Kirche ohne Eucharistie?
Eine Kirche ohne Eucharistie würde sich vielmehr solidarisch zeigen mit der Situation in vielen anderen Ländern dieser Erde, in denen sonntägliche Eucharistiefeiern keinesfalls selbstverständlich sind und trotzdem gemeinschaftliches Beten und Kirche-Sein in beeindruckender Weise gelingen. Sie würde sich darüber hinaus solidarisch zeigen mit einem großen Anteil an Gläubigen, die aufgrund von Furcht und Sorge vor einer Ansteckung weiterhin auf den Gottesdienstbesuch bewusst verzichten und in Fernsehgottesdiensten und vielfältigen kreativen Impulsen Alternativen für das persönliche Glaubensleben gefunden haben. Mit einem Verzicht auf Eucharistiefeiern würde die Kirche ihrer Vorbildfunktion gerecht und ein deutliches Signal an die Gesellschaft vermitteln: Nehmt die Schutzmaßnahmen ernst und werdet im Umgang mit der Pandemie nicht fahrlässig!
Eine Kirche ohne Eucharistie wäre sicherlich eine leidende Kirche, weil ihr Wesentliches fehlt. Als leidende Kirche wird sie aber zu einer mit-leidenden Kirche, die an dem Anteil nimmt, was in unserer Gesellschaft derzeit alles aus den Fugen geraten ist. Corona könnte sich als historische Großchance für die Kirche erweisen, um ihr Eucharistieverständnis zu klären, deren hohen Stellenwert neu zu betonen und trotzdem zusätzliche zukunftsfähige Formen liturgischen Lebens und gottesdienstlicher Gemeinschaft zu entwickeln. Zweifelsohne ist die Pandemie eine Aufforderung solche neuen Gottesdienstformate kreativ auszuprobieren, um Menschen in kleinen Gruppen regelmäßig zum Gebet zu versammeln – sei es in Kirchen, Wohnhäusern, auf der Straße oder unter freiem Himmel.
Gottes-Dienst ist mehr als Eucharistiefeier
Womöglich steht am Ende dieser experimentellen Phase sogar die Erkenntnis, dass der Altar derzeit nicht der primäre Ort der Kirche ist und andere Formen des Gottes-Dienstes verstärkt in den Blick geraten. Vielleicht sind es jetzt die Krankenhäuser, in denen sich auch unabhängig von Corona alltägliche Dramen abspielen. Vielleicht sind es die Altenheime, in denen Bewohner zum Teil noch immer und seit Monaten in menschenunwürdigen Isolationen leben müssen. Vielleicht sind es die Flure der Arbeitsagenturen und Sozialämter, um nah bei den Betroffenen zu sein, die durch die Pandemie ihre Arbeit und Existenz verloren haben.
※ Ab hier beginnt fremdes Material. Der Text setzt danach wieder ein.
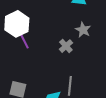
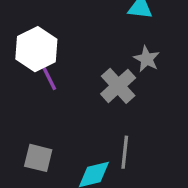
gray cross: (66, 46) -> (118, 86), size x1.5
Vielleicht sind es die Familien, die um Kindergartenplätze und Schulbildung bangen und mit dem Homeschooling überfordert sind. Womöglich sind Hostienschale und Kelch derzeit nicht die primären Instrumente der Kirche, sondern das offene Ohr der Seelsorge und das reiche Herz der Nächstenliebe.